|IN VITRO PLANT REGENERATION FROM JUVENILE SHOOTS OF Nelumbo nucifera Gaertn. ssp. nucifera (Chinese/Asian Lotus), A WATERPLANT SPECIES AS AN ALTERNATIVE FOOD SUPPLY
N. Mahmad and R.M. Taha
Institute of Biological Sciences, Faculty of Science, University of Malaya, 50603 Kuala Lumpur, Malaysia, Email: firstname.lastname@example.org
The lotus, Nelumbo nucifera Gaertn. ssp. Nucifera, is an important aquatic economic plant, not only as an ornamental flower but also as a source of edible and herbal medicine with strong bioactive ingredients such as alkaloids, flavonoids, antioxidants, antisteroids, antipyretic, anticancer, antiviral and anti obesity properties. An in vitro protocol is described for rapid and large scale propagation of Nelumbo nucifera Gaertn. ssp. nucifera (Nelumbonaceae), also known as sacred lotus. Juvenile shoots (2-weeks-old) were excised and cultured on solid Murashige and Skoog (1962) medium for axillary shoot proliferation. After 2 weeks of inoculation, one shoot elongated from each explant. Multiple shoots induction was achieved with efficient shoot elongation and repeated subculture of rootstock segments resulted in 4-5 shoots per explant after 8 weeks.
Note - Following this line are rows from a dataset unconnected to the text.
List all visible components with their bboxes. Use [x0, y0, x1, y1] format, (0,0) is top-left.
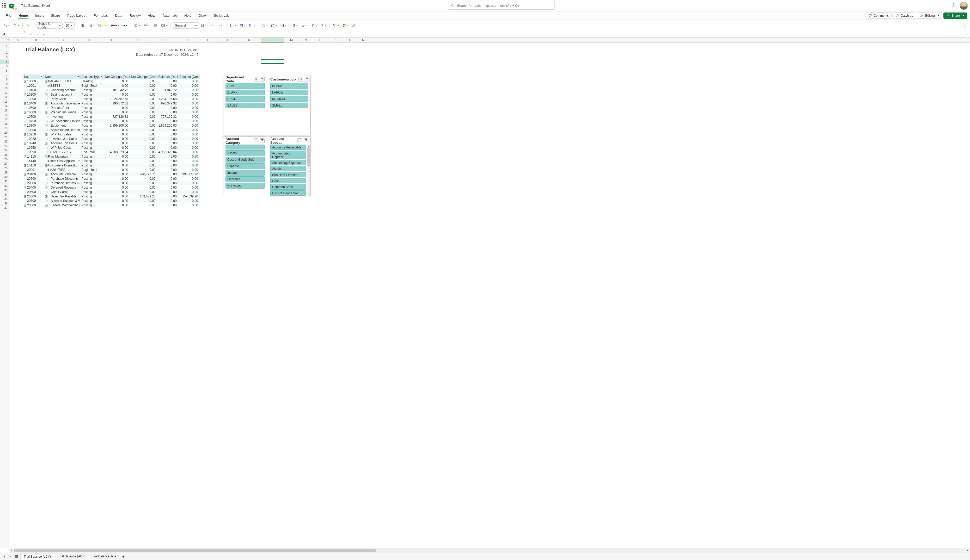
- search-placeholder: Search for tools, help, and more (Alt + …: [457, 3, 519, 8]
- ribbon-tab-share[interactable]: Share: [48, 12, 64, 19]
- svg-line-38: [323, 26, 323, 27]
- name-box[interactable]: L4: [0, 31, 27, 37]
- ribbon-tab-formulas[interactable]: Formulas: [90, 12, 111, 19]
- decrease-decimal-icon: .0: [219, 23, 222, 27]
- chevron-down-icon: [966, 33, 968, 36]
- expand-formula-bar-button[interactable]: [964, 31, 970, 37]
- ribbon-tab-file[interactable]: File: [3, 12, 14, 19]
- fill-color-button[interactable]: [97, 22, 109, 29]
- document-title[interactable]: Trial Balance Excel: [19, 3, 51, 8]
- more-font-button[interactable]: •••: [121, 22, 129, 29]
- ribbon-tab-page-layout[interactable]: Page Layout: [64, 12, 89, 19]
- format-cells-button[interactable]: [279, 22, 288, 29]
- ribbon-tab-review[interactable]: Review: [126, 12, 144, 19]
- enter-formula-button[interactable]: ✓: [34, 33, 41, 36]
- sensitivity-button[interactable]: [332, 22, 340, 29]
- formula-input[interactable]: [48, 31, 964, 37]
- svg-rect-28: [249, 24, 251, 25]
- format-table-button[interactable]: [238, 22, 247, 29]
- increase-decimal-button[interactable]: .0: [209, 22, 216, 29]
- font-name-combo[interactable]: Segoe UI (Body): [37, 22, 63, 28]
- bucket-icon: [98, 23, 102, 27]
- font-color-icon: A: [111, 23, 113, 27]
- svg-text:.0: .0: [219, 24, 221, 26]
- ribbon-tab-data[interactable]: Data: [112, 12, 125, 19]
- app-launcher-icon[interactable]: [2, 3, 7, 8]
- search-box[interactable]: Search for tools, help, and more (Alt + …: [448, 2, 555, 10]
- cell-styles-button[interactable]: [248, 22, 256, 29]
- align-left-button[interactable]: [133, 22, 141, 29]
- merge-button[interactable]: [160, 22, 168, 29]
- check-icon: ✓: [36, 33, 39, 36]
- cancel-formula-button[interactable]: ✕: [27, 33, 34, 36]
- share-button[interactable]: Share: [943, 13, 967, 19]
- conditional-format-button[interactable]: [229, 22, 237, 29]
- separator: [171, 23, 171, 28]
- comments-button[interactable]: Comments: [865, 13, 891, 19]
- undo-button[interactable]: [2, 22, 11, 29]
- sort-filter-button[interactable]: [310, 22, 318, 29]
- insert-function-button[interactable]: fx: [41, 32, 48, 36]
- font-size-combo[interactable]: 10: [64, 22, 75, 28]
- catch-up-button[interactable]: Catch up: [893, 13, 916, 19]
- svg-point-37: [321, 24, 323, 26]
- font-color-button[interactable]: A: [110, 22, 120, 29]
- title-bar: XPR Trial Balance Excel Search for tools…: [0, 0, 970, 12]
- catch-up-label: Catch up: [901, 14, 913, 17]
- svg-rect-43: [345, 25, 345, 27]
- font-name-value: Segoe UI (Body): [38, 22, 59, 29]
- x-icon: ✕: [30, 33, 32, 36]
- autosum-button[interactable]: Σ: [292, 22, 299, 29]
- separator: [22, 23, 23, 28]
- align-middle-button[interactable]: [142, 22, 151, 29]
- ribbon-tab-insert[interactable]: Insert: [32, 12, 47, 19]
- clipboard-icon: [13, 23, 17, 28]
- ribbon-tabs: FileHomeInsertSharePage LayoutFormulasDa…: [0, 12, 970, 20]
- catchup-icon: [895, 14, 899, 17]
- sigma-icon: Σ: [293, 23, 296, 28]
- paste-button[interactable]: [12, 22, 20, 29]
- clear-button[interactable]: [300, 22, 309, 29]
- collapse-ribbon-button[interactable]: [962, 23, 968, 28]
- number-format-combo[interactable]: General: [173, 22, 199, 28]
- align-middle-icon: [143, 23, 147, 27]
- bold-button[interactable]: B: [79, 22, 86, 29]
- svg-point-0: [451, 5, 453, 6]
- accounting-format-button[interactable]: $€: [200, 22, 207, 29]
- separator: [77, 23, 77, 28]
- find-button[interactable]: [319, 22, 328, 29]
- ellipsis-icon: •••: [122, 24, 127, 27]
- comments-label: Comments: [873, 14, 889, 17]
- format-cells-icon: [280, 23, 284, 27]
- wrap-text-button[interactable]: [152, 22, 159, 29]
- settings-icon[interactable]: [951, 3, 956, 8]
- svg-rect-21: [231, 24, 233, 27]
- ribbon-tab-home[interactable]: Home: [15, 12, 31, 19]
- increase-decimal-icon: .0: [211, 23, 214, 27]
- share-label: Share: [952, 14, 960, 17]
- ribbon-tab-script-lab[interactable]: Script Lab: [211, 12, 232, 19]
- decrease-decimal-button[interactable]: .0: [217, 22, 224, 29]
- borders-button[interactable]: [87, 22, 96, 29]
- editing-mode-button[interactable]: Editing: [917, 13, 942, 19]
- user-avatar[interactable]: [960, 2, 968, 10]
- share-icon: [946, 14, 950, 17]
- ribbon-tab-help[interactable]: Help: [181, 12, 194, 19]
- cell-styles-icon: [249, 23, 253, 27]
- ideas-button[interactable]: [25, 22, 32, 29]
- delete-cells-button[interactable]: [270, 22, 278, 29]
- addins-button[interactable]: [341, 22, 350, 29]
- sort-filter-icon: [311, 23, 314, 27]
- copilot-button[interactable]: [351, 22, 358, 29]
- separator: [130, 23, 131, 28]
- ribbon-tab-automate[interactable]: Automate: [159, 12, 181, 19]
- magnifier-icon: [320, 23, 324, 27]
- ribbon-tab-draw[interactable]: Draw: [196, 12, 209, 19]
- name-box-value: L4: [2, 33, 5, 36]
- insert-cells-icon: [261, 23, 265, 27]
- bold-label: B: [81, 23, 84, 28]
- ribbon-tab-view[interactable]: View: [145, 12, 159, 19]
- insert-cells-button[interactable]: [261, 22, 269, 29]
- svg-line-1: [453, 6, 454, 7]
- separator: [258, 23, 258, 28]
The best growth was observed on solid MS medium supplemented with the combination of 0.5 mg/l NAA and 1.5 mg/l BAP. Rooting was obtained by growing shoots on solid MS without growth regulators (MS basal medium) within 4 weeks.
Keywords: lotus, plant regeneration, multiple shoots, 6-benzyl aminopurine (BAP), α-naphtaleneacetic acid (NAA)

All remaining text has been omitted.